Goro was one of the first of the new wave of bars and restaurants to emerge on Main Street, and Martinez has been one of the strongest advocates for the latest attempt to revitalize downtown's nightlife.
"We are honestly parting amicably," Martinez says. "I think that downtown is working. More people are moving down there. I’m very excited for (business partners) Brad (Moore) and Ryan (Rouse) and all the projects they have coming up. Those guys have really helped me."
"Because it’s such a small space and we built such a big bar, we want it to be a bar that impresses people with its food. We think it could certainly act more like a bar."
Moore echoes Martinez's sentiments, saying the move evolved naturally once Martinez returned to the food truck. "It’s not that big of a deal," Moore says. "I talked to him maybe once a week now. We’re still friends and everything, but I see him socially more than business-wise."
As for Goro, Moore is confident it's in good hands. "When Josh started doing the truck, (chef) JD (Woodward) and (bar manager) Alex (Gregg) took over the operations of the restaurant. That’s the way it’ll be," Moore explains. "Me and Ryan are trying to do the least work we possibly can," he adds with a laugh.
Martinez shares similar sentiments. "Alex Gregg is a great person and has a great talent. He is going to do great things with Goro and any other projects he has," Martinez predicts. "JD Woodward is a beast. He took a food program that had its legs swept out from under it and was able to make something that anyone in Houston could be proud of."
Although both Moore and Martinez emphasize the amicable nature of the separation, some tension gets hinted at by examining Martinez's intentions for Goro versus how its evolved over its year-plus existence. When it opened, Martinez intended for Goro to be known for serving ramen that could compete with the best in the country, but the dish never came together under either Woodward or founding chef David Coffman.
In one sense, Chinatown restaurant Tiger Den's mix of ramen and grilled skewers has better filled Goro's original intentions in Houston's culinary landscape.
Under Woodward's leadership, Goro has evolved away from a pure restaurant and towards being a bar with great food, even earning a nod from Texas Monthly as one of 2013's best new bars. Moore says he's pleased with that status. "Because it’s such a small space and we built such a big bar, we want it to be a bar that impresses people with its food," Moore says. "We think it could certainly act more like a bar. If you think people are perceiving it as a bar, good, we’ll take it.
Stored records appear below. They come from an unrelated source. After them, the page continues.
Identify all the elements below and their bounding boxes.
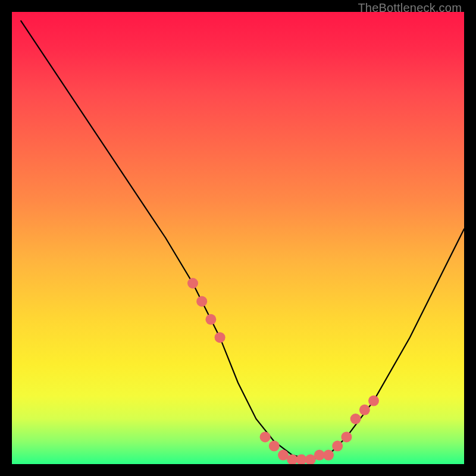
highlight-dot — [332, 441, 343, 452]
highlight-dot — [260, 431, 271, 442]
highlight-dot — [359, 405, 370, 415]
highlight-dot — [205, 314, 216, 325]
chart-frame: TheBottleneck.com — [0, 0, 476, 476]
chart-svg — [12, 12, 464, 464]
highlight-dot — [341, 431, 352, 442]
plot-area — [12, 12, 464, 464]
highlight-dot — [269, 441, 280, 452]
bottleneck-curve — [21, 21, 464, 459]
highlight-dot — [187, 278, 198, 289]
highlight-dots — [187, 278, 379, 464]
highlight-dot — [323, 450, 334, 461]
highlight-dot — [215, 332, 226, 343]
highlight-dot — [368, 396, 379, 406]
highlight-dot — [196, 296, 207, 306]
highlight-dot — [350, 414, 361, 424]
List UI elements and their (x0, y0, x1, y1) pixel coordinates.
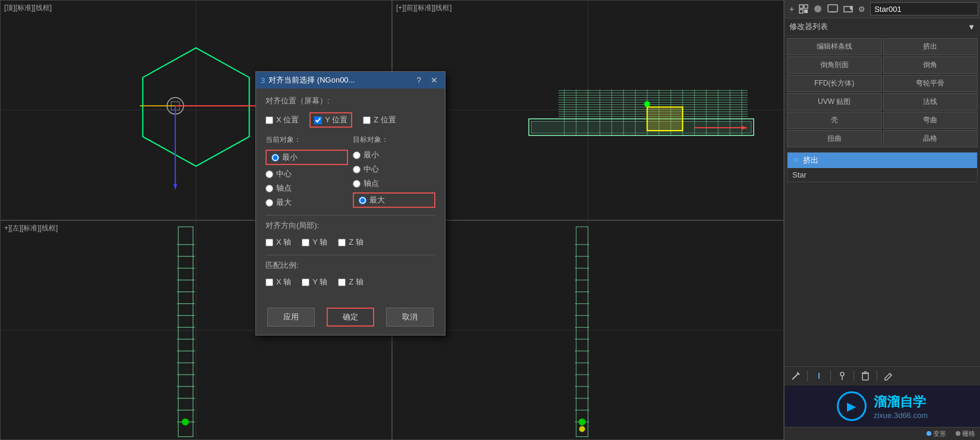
z-pos-checkbox[interactable] (363, 116, 371, 124)
svg-point-92 (814, 5, 821, 12)
current-max-radio-item[interactable]: 最大 (265, 197, 348, 208)
align-x-checkbox[interactable] (265, 239, 273, 246)
mod-bevel[interactable]: 倒角 (883, 56, 978, 74)
cursor-icon[interactable]: I (813, 369, 826, 382)
svg-rect-89 (804, 5, 808, 8)
mod-lattice[interactable]: 晶格 (883, 130, 978, 147)
target-max-label: 最大 (369, 195, 385, 205)
cancel-button[interactable]: 取消 (386, 308, 434, 327)
x-pos-checkbox[interactable] (265, 116, 273, 124)
confirm-button[interactable]: 确定 (327, 308, 374, 327)
position-checkboxes: X 位置 Y 位置 Z 位置 (265, 112, 435, 128)
mod-shell[interactable]: 壳 (787, 112, 882, 129)
align-position-title: 对齐位置（屏幕）: (265, 96, 435, 106)
pin-icon[interactable] (836, 369, 849, 382)
mod-normal[interactable]: 法线 (883, 93, 978, 110)
z-pos-checkbox-item[interactable]: Z 位置 (363, 115, 396, 125)
target-pivot-radio[interactable] (353, 180, 361, 188)
current-center-label: 中心 (276, 169, 292, 179)
current-max-radio[interactable] (265, 199, 273, 207)
modifier-stack: 👁 挤出 Star (787, 152, 978, 182)
target-max-radio[interactable] (359, 197, 366, 204)
scale-checkboxes: X 轴 Y 轴 Z 轴 (265, 277, 435, 287)
svg-rect-91 (804, 10, 808, 13)
target-min-radio-item[interactable]: 最小 (353, 150, 435, 160)
current-object-label: 当前对象： (265, 135, 348, 145)
mod-edit-spline[interactable]: 编辑样条线 (787, 38, 882, 55)
current-pivot-radio-item[interactable]: 轴点 (265, 183, 348, 194)
right-panel-bottom-toolbar: I (785, 366, 980, 385)
mod-twist[interactable]: 扭曲 (787, 130, 882, 147)
scale-z-item[interactable]: Z 轴 (338, 277, 363, 287)
wand-icon[interactable] (789, 369, 802, 382)
svg-point-66 (182, 418, 189, 425)
align-z-label: Z 轴 (349, 237, 363, 248)
dialog-help-button[interactable]: ? (414, 75, 423, 85)
add-icon[interactable]: + (789, 2, 794, 15)
svg-rect-69 (576, 226, 588, 436)
camera-icon[interactable] (843, 2, 853, 15)
align-y-item[interactable]: Y 轴 (302, 237, 327, 248)
scale-x-checkbox[interactable] (265, 278, 273, 286)
scale-y-checkbox[interactable] (302, 278, 309, 286)
layers-icon[interactable] (813, 2, 823, 15)
x-pos-label: X 位置 (276, 115, 299, 125)
status-label-2: 栅格 (956, 429, 975, 438)
viewport-bottom-right[interactable]: [边面] (392, 220, 784, 441)
align-z-item[interactable]: Z 轴 (338, 237, 363, 248)
svg-rect-88 (799, 5, 803, 8)
current-min-radio-item[interactable]: 最小 (265, 150, 348, 165)
align-y-checkbox[interactable] (302, 239, 309, 246)
svg-line-103 (890, 373, 892, 375)
svg-marker-9 (173, 184, 177, 190)
mod-bend-flat[interactable]: 弯轮平骨 (883, 75, 978, 92)
current-max-label: 最大 (276, 197, 292, 208)
scale-x-item[interactable]: X 轴 (265, 277, 291, 287)
align-z-checkbox[interactable] (338, 239, 346, 246)
current-pivot-radio[interactable] (265, 185, 273, 192)
viewport-top-right[interactable]: [+][前][标准][线框] (392, 0, 784, 220)
mod-ffd[interactable]: FFD(长方体) (787, 75, 882, 92)
modifier-list-arrow: ▼ (968, 23, 975, 31)
stack-item-extrude[interactable]: 👁 挤出 (788, 153, 977, 168)
scale-z-checkbox[interactable] (338, 278, 346, 286)
stack-label-extrude: 挤出 (803, 155, 818, 166)
eye-icon-extrude[interactable]: 👁 (792, 156, 799, 164)
target-center-radio-item[interactable]: 中心 (353, 164, 435, 175)
target-pivot-label: 轴点 (363, 178, 379, 189)
apply-button[interactable]: 应用 (267, 308, 315, 327)
edit-icon[interactable] (882, 369, 895, 382)
screen-icon[interactable] (827, 2, 838, 15)
target-pivot-radio-item[interactable]: 轴点 (353, 178, 435, 189)
align-x-label: X 轴 (276, 237, 291, 248)
scale-y-item[interactable]: Y 轴 (302, 277, 327, 287)
expand-icon[interactable] (799, 2, 808, 15)
target-max-radio-item[interactable]: 最大 (353, 192, 435, 208)
mod-uvw[interactable]: UVW 贴图 (787, 93, 882, 110)
mod-extrude[interactable]: 挤出 (883, 38, 978, 55)
align-direction-checkboxes: X 轴 Y 轴 Z 轴 (265, 237, 435, 248)
svg-line-96 (792, 373, 798, 379)
x-pos-checkbox-item[interactable]: X 位置 (265, 115, 299, 125)
watermark-brand: 溜溜自学 (874, 393, 928, 411)
y-pos-checkbox-item[interactable]: Y 位置 (309, 112, 352, 128)
dialog-close-button[interactable]: ✕ (428, 75, 440, 85)
svg-rect-100 (862, 373, 868, 380)
current-center-radio-item[interactable]: 中心 (265, 169, 348, 179)
target-min-radio[interactable] (353, 151, 361, 159)
delete-icon[interactable] (859, 369, 872, 382)
svg-point-87 (579, 426, 585, 432)
align-x-item[interactable]: X 轴 (265, 237, 291, 248)
svg-rect-93 (828, 5, 837, 12)
y-pos-checkbox[interactable] (314, 116, 322, 124)
mod-bevel-profile[interactable]: 倒角剖面 (787, 56, 882, 74)
target-center-radio[interactable] (353, 166, 361, 173)
stack-item-star[interactable]: Star (788, 168, 977, 182)
object-name-input[interactable] (870, 2, 978, 15)
current-center-radio[interactable] (265, 170, 273, 178)
settings-icon[interactable]: ⚙ (858, 2, 865, 15)
mod-bend[interactable]: 弯曲 (883, 112, 978, 129)
viewport-bottom-left-label: +][左][标准][线框] (4, 223, 58, 233)
align-dialog[interactable]: 3 对齐当前选择 (NGon00... ? ✕ 对齐位置（屏幕）: (255, 71, 445, 335)
current-min-radio[interactable] (271, 154, 279, 162)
"Me and Ryan are bar people. This restaurant thing has been a roller coaster. Josh taught us how to run a restaurant."
Meanwhile, Martinez says he'll be concentrating on The Modular but has warm feelings about his time at Goro. "I’m grateful for the experience. I’m happy to see downtown thrive from where it was to where it is now, and its future. I’m happy to have had a part in doing that," he says.
"I get to focus on my own personal projects and The Modular. It’s got a lot of places it will be in the next year, multiple festivals. In and out of Houston."